By now it’s common knowledge that Justice Sandra Day O’Connor is retiring from the Supreme Court, and Chief Justice William Rehnquist is not. Naturally, the rumor mills have hit overdrive, on all sites interested in the High Court, which is to say pretty much everyone.
It occurs to me that a good sense of what to expect, would come from a consideration of what we already know about the Justices. Some of it is bound to be wrong, but in the main we should still get the gist of it.
First, why did O’Connor resign? Her health is certainly not a factor, nor was there any obvious dissatisfaction with her colleagues or the Court’s direction. For all appearances, she seems to be retiring solely because she feels she has done what she wanted, which is fine, except that I don’t buy it.
I am a big fan of the late Roger Zelazny, especially his Chronicles of Amber series. I remember one scene where the family on which the story focuses, and a key dispute where each side has a leader, and the family separates both figuratively and literally according to where they stand. The Court is the same way, led on the Left and Right by Ginsburg and Scalia respectively. Rehnquist is the Chief Justice, but that doesn’t give him the most influence. With all the 5-4 decisions in the past few years, the divide has been fluid and real.
Next up on each team would be Breyer and Souter for the Left, and Thomas and Rehnquist on the Right. That left the final three to swing the calls, Kennedy, Stevens, and of course O’Connor. Those final three most likely think of themselves as Independents in the power balance of the Court, but that doesn’t change their personal tilts. O’Connor, it may be remembered, was a strong Bush supporter in 2000, while Ginsburg was a vocal advocate of Gore, and likely also for Kerry. This suggests to me that O’Connor wanted to give Bush a clear nominee all his own, while Ginsburg will try to hold out to 2009 and 2010 on the hope that a Democrat President will choose her replacement.

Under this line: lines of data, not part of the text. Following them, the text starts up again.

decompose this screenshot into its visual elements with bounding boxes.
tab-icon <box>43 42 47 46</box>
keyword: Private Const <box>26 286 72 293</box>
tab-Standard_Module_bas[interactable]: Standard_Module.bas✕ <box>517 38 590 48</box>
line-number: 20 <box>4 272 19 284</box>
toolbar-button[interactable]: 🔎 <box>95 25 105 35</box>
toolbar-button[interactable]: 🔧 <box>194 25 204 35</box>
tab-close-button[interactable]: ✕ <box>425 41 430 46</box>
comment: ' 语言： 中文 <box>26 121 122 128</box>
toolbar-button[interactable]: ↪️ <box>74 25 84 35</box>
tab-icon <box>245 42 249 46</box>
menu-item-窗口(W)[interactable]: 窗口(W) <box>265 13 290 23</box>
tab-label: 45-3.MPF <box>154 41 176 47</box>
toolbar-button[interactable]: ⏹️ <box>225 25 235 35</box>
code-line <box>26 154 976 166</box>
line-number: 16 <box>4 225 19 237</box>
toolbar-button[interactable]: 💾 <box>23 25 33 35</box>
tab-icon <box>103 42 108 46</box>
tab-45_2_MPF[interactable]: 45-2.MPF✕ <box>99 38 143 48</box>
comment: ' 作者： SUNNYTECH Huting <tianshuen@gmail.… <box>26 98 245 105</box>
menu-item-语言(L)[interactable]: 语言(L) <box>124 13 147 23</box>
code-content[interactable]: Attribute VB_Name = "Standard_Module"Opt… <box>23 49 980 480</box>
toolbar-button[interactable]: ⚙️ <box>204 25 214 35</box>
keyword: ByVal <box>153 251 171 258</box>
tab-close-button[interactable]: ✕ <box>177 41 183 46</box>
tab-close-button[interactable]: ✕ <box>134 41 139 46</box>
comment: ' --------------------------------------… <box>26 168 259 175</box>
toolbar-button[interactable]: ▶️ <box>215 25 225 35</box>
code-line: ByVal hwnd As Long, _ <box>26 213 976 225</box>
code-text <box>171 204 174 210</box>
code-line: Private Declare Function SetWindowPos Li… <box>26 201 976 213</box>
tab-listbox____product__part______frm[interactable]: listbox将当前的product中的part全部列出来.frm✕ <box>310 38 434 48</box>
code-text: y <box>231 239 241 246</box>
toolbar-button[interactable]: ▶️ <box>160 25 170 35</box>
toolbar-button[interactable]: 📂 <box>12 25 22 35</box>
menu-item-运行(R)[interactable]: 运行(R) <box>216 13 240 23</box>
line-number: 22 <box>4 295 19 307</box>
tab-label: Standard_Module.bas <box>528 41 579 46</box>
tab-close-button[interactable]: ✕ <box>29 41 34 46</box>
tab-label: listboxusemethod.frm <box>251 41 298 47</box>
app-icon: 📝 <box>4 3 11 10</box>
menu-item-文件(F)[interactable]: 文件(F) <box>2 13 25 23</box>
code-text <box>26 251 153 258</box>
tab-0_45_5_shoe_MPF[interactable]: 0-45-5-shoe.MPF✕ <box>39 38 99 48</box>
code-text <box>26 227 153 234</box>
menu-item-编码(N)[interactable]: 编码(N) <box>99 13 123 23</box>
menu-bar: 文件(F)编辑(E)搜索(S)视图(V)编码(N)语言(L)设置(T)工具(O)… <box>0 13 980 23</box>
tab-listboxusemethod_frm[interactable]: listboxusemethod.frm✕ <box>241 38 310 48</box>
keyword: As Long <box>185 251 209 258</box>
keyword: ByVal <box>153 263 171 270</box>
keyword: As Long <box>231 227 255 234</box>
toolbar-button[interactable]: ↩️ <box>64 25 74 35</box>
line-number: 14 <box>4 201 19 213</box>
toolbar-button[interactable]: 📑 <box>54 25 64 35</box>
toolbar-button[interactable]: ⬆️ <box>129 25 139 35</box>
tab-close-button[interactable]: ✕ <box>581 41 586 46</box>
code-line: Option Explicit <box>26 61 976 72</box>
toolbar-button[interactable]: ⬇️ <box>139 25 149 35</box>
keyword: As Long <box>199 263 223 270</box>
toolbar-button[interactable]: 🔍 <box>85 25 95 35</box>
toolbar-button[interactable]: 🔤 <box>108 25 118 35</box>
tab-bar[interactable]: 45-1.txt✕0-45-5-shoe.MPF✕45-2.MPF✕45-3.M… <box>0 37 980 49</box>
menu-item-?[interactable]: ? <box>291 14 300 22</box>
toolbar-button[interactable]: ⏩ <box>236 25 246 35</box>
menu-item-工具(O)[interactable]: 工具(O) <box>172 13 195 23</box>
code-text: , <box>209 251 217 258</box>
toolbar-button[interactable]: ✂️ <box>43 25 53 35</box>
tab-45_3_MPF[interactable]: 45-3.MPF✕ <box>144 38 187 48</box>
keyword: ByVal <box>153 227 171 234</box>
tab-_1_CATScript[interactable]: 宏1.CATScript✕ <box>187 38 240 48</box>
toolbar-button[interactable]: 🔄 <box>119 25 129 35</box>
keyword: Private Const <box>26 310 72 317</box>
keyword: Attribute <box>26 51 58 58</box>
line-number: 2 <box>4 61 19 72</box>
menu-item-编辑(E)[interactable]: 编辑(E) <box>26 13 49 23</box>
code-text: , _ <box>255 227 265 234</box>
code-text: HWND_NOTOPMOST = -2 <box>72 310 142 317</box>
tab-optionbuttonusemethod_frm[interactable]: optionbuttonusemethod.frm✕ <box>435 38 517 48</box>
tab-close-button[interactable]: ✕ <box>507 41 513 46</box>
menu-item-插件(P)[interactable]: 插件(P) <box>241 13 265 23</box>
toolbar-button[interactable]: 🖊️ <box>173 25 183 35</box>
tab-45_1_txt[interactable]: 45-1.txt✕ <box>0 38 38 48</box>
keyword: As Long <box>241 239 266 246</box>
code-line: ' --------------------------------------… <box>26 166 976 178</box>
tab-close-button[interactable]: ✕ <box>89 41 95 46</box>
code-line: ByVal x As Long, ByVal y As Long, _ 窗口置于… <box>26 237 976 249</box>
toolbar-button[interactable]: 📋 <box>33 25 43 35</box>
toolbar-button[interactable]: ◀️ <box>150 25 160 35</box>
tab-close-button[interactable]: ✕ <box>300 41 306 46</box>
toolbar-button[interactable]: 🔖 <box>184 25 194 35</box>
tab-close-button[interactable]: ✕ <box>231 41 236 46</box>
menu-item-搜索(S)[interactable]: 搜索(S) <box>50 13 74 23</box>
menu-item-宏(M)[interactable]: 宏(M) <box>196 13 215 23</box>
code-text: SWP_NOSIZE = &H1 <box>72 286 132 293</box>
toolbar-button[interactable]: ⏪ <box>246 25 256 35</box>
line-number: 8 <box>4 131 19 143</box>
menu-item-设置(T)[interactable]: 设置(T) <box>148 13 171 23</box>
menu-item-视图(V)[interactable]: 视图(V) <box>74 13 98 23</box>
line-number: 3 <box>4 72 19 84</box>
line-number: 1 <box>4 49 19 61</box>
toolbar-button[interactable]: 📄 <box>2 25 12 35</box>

This brings us to Rehnquist. If Rehnquist steps down at the same time as O’Connor, expect the RINOs to demand a “balance”, matching a conservative Justice with a “moderate”, meaning weak enough to satisfy the Democrats, as in Souter II. But since Rehnquist says he is not stepping down, then Bush is free to nominate whomever he likes, which hopefully means a Garza or a Brown. Since Bush has not had a nominee before, his nominee will probably pass far more easily than the press realizes, especially with the focus on just one nominee, and since Bush is not going to announce the nominee with any more time than he needs; this is exactly why we have not heard the nominee’s name before - it’s good tactics.
If I had to guess, I have a feeling that Rehnquist will try to tough out the coming session, and will step down next summer. Yes, it will make the Court an issue in the 2006 Elections, but Ginsburg is weaker than she lets on (I suspect), and it is entirely possible that Rehnquist will try to talk her into stepping out with him, which makes it likely that Bush will wait until then to submit Gonzalez, possibly for Chief Justice. The real question is the nominee for the third slot (Ginsberg); will Bush push for a Conservative to replace Ginsberg (who replaced a fairly Conservative Justice in 1993) , or appeal to “moderates” with someone more to their liking (though still likely to be labeled “Hard Right” for political attack value). I’m hoping Bush will play it straight and move the Court to the Originalist lane as much as he can.
Scalia, Breyer, Thomas, Souter, and Kennedy are all in pretty good health and have no plans to go. As for Stevens, I’d expect he’ll do his best to hang on to 2009, in hopes for a Democrat President to follow Bush. If his health allows it, that is.